Finance minister Enoch Godongwana’s lack of enthusiasm for the proposed lowering of the inflation target from the current 3%-6% range is a reminder that the timing of economic reforms often matters more than their substance.
It is also a reminder of the importance to successful economic reform of a sound political foundation, without which reform is impossible. That’s partly because economic reforms often come with short-term pain and long-term, albeit uncertain, benefits.
Godongwana reportedly said last week that investors should not expect any announcement in the February budget on changes to the inflation target range, or the introduction of fiscal rule. He said he first wanted to see a plan to mitigate the economic and political costs that may accompany such reforms.
The minister’s comments talk to one of the most neglected aspects of economic reform — timing. It makes all the difference, a point made by Ashutosh Varshney, an India-born economist who is now based in the US. He wrote that scholars have generally assumed that reforms are, or tend to become, central to politics. SA is no exception.
But as Varshney argued in a 1998 paper, “Mass politics or rlite politics? India’s economic reforms in comparative perspective”, the assumption of the centrality of reform may not be right. This is because what matters is what else is “making demands on the energies of the electorate and politicians”.
Economic reform is relatively easy to push through when the electorate and politicians are preoccupied with other matters they consider more critical and “economic reforms may not cause the political opposition they otherwise would”.
Varshney’s point about what else is demanding the energies of politicians suggests that Godongwana and his boss, ANC president Cyril Ramaphosa, want to avoid another running battle, or a “political war” such reforms may trigger.
It may be that Godongwana and Ramaphosa have their eye on surviving possible internal challenges to the government of national unity (GNU), and are also looking ahead to the ANC’s national general council (NGC) meeting scheduled for July 2025.

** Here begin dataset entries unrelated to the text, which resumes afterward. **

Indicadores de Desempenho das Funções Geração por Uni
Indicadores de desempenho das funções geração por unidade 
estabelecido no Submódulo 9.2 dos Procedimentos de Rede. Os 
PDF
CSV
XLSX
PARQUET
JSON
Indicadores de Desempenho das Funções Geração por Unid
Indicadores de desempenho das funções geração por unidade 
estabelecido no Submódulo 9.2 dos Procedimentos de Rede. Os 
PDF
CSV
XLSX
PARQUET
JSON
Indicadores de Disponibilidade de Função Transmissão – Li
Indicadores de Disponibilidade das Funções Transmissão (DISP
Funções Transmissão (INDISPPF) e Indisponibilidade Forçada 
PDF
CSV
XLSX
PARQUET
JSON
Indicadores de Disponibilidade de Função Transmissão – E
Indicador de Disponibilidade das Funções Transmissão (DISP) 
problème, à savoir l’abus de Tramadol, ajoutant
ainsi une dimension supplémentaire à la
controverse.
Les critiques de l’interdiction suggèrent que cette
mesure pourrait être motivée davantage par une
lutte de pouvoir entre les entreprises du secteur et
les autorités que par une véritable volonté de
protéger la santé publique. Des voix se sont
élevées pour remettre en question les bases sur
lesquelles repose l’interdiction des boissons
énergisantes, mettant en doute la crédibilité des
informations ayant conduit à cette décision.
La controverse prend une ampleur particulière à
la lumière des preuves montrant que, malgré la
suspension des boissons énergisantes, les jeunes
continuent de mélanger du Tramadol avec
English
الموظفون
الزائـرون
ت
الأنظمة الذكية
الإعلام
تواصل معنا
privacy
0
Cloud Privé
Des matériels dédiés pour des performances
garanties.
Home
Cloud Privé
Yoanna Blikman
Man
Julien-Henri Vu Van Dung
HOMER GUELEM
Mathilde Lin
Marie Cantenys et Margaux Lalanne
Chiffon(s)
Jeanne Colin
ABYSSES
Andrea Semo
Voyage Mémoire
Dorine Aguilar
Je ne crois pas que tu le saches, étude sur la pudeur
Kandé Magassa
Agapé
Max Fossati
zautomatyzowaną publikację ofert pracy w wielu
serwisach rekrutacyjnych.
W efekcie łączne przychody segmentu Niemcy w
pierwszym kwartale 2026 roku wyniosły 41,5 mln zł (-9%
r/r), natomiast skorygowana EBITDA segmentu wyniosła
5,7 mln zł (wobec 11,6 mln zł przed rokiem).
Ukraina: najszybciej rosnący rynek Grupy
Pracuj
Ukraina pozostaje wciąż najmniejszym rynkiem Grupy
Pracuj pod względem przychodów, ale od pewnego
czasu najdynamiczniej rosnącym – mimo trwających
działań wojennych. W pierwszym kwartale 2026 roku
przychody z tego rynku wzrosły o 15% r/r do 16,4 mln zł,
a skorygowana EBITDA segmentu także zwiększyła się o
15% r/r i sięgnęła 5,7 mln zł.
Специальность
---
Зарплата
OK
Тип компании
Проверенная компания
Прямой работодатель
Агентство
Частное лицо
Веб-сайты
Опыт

The NGC reviews party policies and other issues between its national and elective conferences. The GNU is set to be a major point of discussion at next year’s NGC, so it wouldn’t make sense for Godongwana and Ramaphosa to open another battle front now.
Also, both the proposed lowering of the inflation target and the introduction of the fiscal rule have the potential to become issues of mass rather than elite politics, another factor Varshney discusses.
He describes elite politics as those issues that are debated by the bureaucracy, a parliament or a cabinet. Such issues include investment policies, tax breaks, stock market regulations and custom duties on imported cars.
Mass politics, which is triggered by issues that “unleash citizen passions and emotions”, takes place on the streets. He identifies three factors that can determine whether an issue triggers mass politics — how many people are affected by the policy, how organised they are, and whether the effect of the policy is direct, obvious and short-run, or indirect, subtle and long-run.
“The more direct the effect of a policy, the more people are affected by it and the more organised they are, the greater the potential for mass politics.”
Both proposed reforms have the potential to unleash the passions and emotions of citizens. The government has been under pressure for some time from civil society groupings because of budget cutbacks.
Part of their campaign efforts have been for government to introduce a basic income grant (BIG) as the second-best solution to the high levels of unemployment and poverty. A fiscal rule may be seen as a way of shutting down a BIG.
The other issue Godongwana’s comments flag is the relationship between politics and economics. Kaushik Basu, a former chief economic adviser to the Indian government, notes that of the two (politics and economics) politics is far harder to amend.
“Changes in economic policy are not gestalt matters and can be corrected as the nation trundles along, as long as the fundamental political foundation is sound,” wrote Basu in An Economist in the Real World: The art of policymaking in India.
His statement would suggest that the SA Reserve Bank’s proposal to change the inflation target range has come at the worst possible time, when SA’s fundamental political foundation is at its weakest.
It’s Ramaphosa’s last term, a period when any president is most vulnerable, and he is facing internal challenges that is likely to increase the deeper he gets into his term because of the GNU.
• Sikhakhane, a former spokesperson for the finance minister, National Treasury and SA Reserve Bank, is editor of The Conversation Africa. He writes in his personal capacity.